#### Problem:
Your result should be every line of the records below that contains the word "price".

────────────────────────────────────────

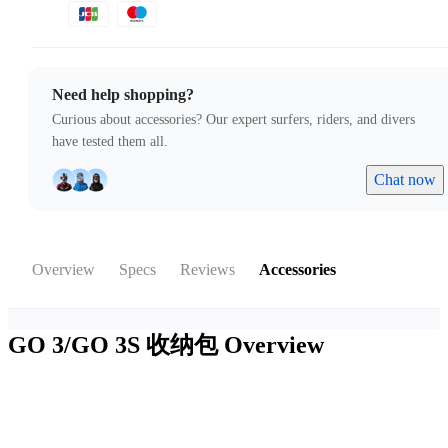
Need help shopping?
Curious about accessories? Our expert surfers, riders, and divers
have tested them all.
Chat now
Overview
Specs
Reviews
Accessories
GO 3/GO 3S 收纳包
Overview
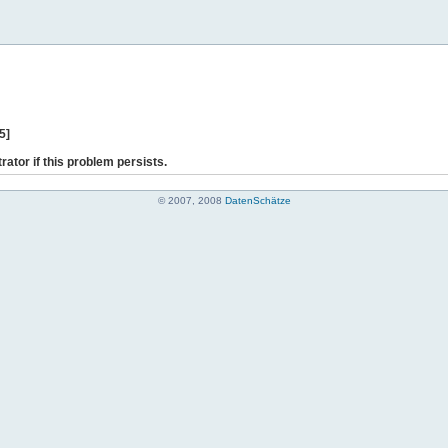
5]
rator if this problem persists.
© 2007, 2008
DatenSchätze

────────────────────────────────────────

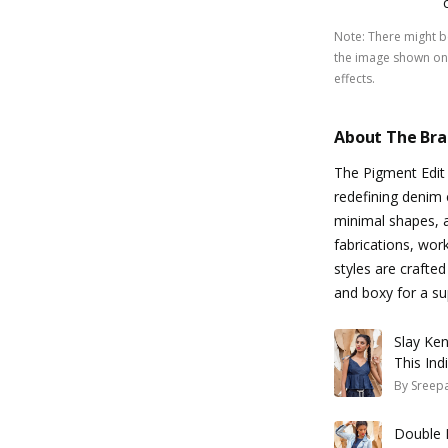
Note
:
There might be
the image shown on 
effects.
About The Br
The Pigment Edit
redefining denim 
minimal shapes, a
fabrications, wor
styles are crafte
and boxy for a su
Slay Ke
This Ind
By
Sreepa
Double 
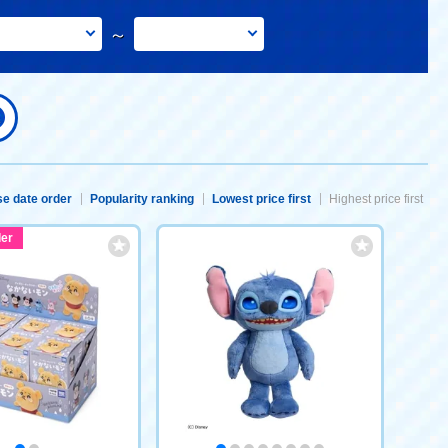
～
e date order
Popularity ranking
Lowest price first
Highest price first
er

────────────────────────────────────────

#### The answer:
Lowest price first
Highest price first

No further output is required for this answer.